Recent cyberattacks that have received the greatest media and public attention have mostly been perpetrated against larger companies, but even the smallest convenience store operators are vulnerable, too.
Information security is critically important. There are two approaches to securing a convenience store retailer's information: defensive and offensive.
The defensive approach includes configuring firewalls, coding to standards, and implementing software that is “set and forget,” such as antivirus or software to ensure password strength. In essence, you check all the information security “boxes.”
The offensive approach — and the preferred approach — is to think like a hacker; to try and break into your own systems. This is how operators find out how people have been hacking into similar systems.
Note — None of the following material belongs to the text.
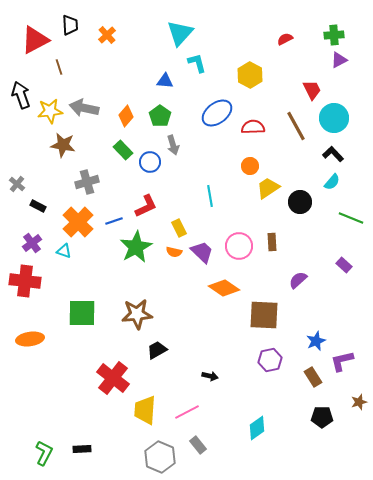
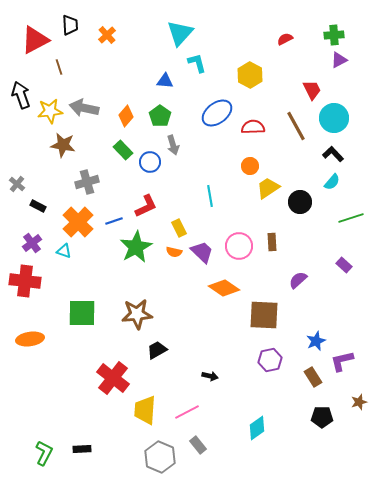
green line at (351, 218): rotated 40 degrees counterclockwise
Once this step is completed, the offensive approach to information security requires taking several additional steps. Here are a few items on your technology to-do list:
Know where all your data is. Identify who has access to it. Classify your data as high or low risk. Bring in an outside firm to objectively evaluate and understand your systems and processes. And then, create a plan and a specific scope of work so you know what technology partners you need.
PROCESSES & PROTOCOLS
A successful information security function relies heavily on solid governance. Companies need a framework for evaluating third-party providers of information technology development and security, plus they need to ensure that departments inside their organizations follow strict processes and protocols when making technology decisions or purchases.
Part of this governance process is simply asking the right questions. Managers and executives should set up a meeting with their technology team and ask a number of questions: Do we have an information security function? To whom does it report? What does our security function look like? How do we vet third-party technology providers? How do we know they are doing things the right way? Do we have gateways and forced check-ins in order to get something done, such as a code review before any new websites are launched?
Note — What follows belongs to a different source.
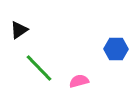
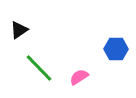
pink semicircle: moved 4 px up; rotated 18 degrees counterclockwise
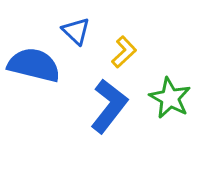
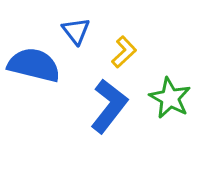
blue triangle: rotated 8 degrees clockwise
This sort of dialogue is key to ensuring c-store retailers don’t stall in a quest to provide the highest level of security for the company and its customers.
DON’T REINVENT THE WHEEL
Next, take a look at the best information security practices of entities that do it well. There’s no point in reinventing the wheel if effective practices are already being utilized.
The Building Security in Maturity Model is another great place to start. It is a software security measurement framework that helps organizations compare their software security to other organizations, enabling them to take the necessary steps to improve.
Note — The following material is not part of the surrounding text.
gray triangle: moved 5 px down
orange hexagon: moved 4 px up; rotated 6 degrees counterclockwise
A great example of an industry-specific security measure is the concept of vaulting, practiced by many convenience stores and retailers in which credit card numbers from transactions or loyalty programs are never onsite. They are placed in an offsite “vault” that protects the information from hackers.
Examples from sectors outside retailing might be helpful and relevant, as is learning from missteps other organizations take.
PERFECTION ISN’T REQUIRED
The most common mistake I see is when retail managers get overwhelmed and the process becomes too cumbersome and too intimidating. So, managers ignore the entire issue of information security and hope nothing happens.
Too many managers say “the system is too old” or “we could never do that” or “I don’t even know where to begin.” Don’t let “perfect” be the enemy of the greater good.
Here is some advice to reflect on when embarking on this security journey:
- It’s all about continuous improvement — start where you are and get better.
- Don’t get discouraged. Keep the momentum going.
- Break through the politics and get people on board.
- Most mistakes are not technical; they are management errors.
To avoid these mistakes, consider the following:
- Always look at how to control scope; you don’t have to do it all yourself.
- Get experts in the room; do your due diligence.
- Take necessary precautions — you can’t afford not to.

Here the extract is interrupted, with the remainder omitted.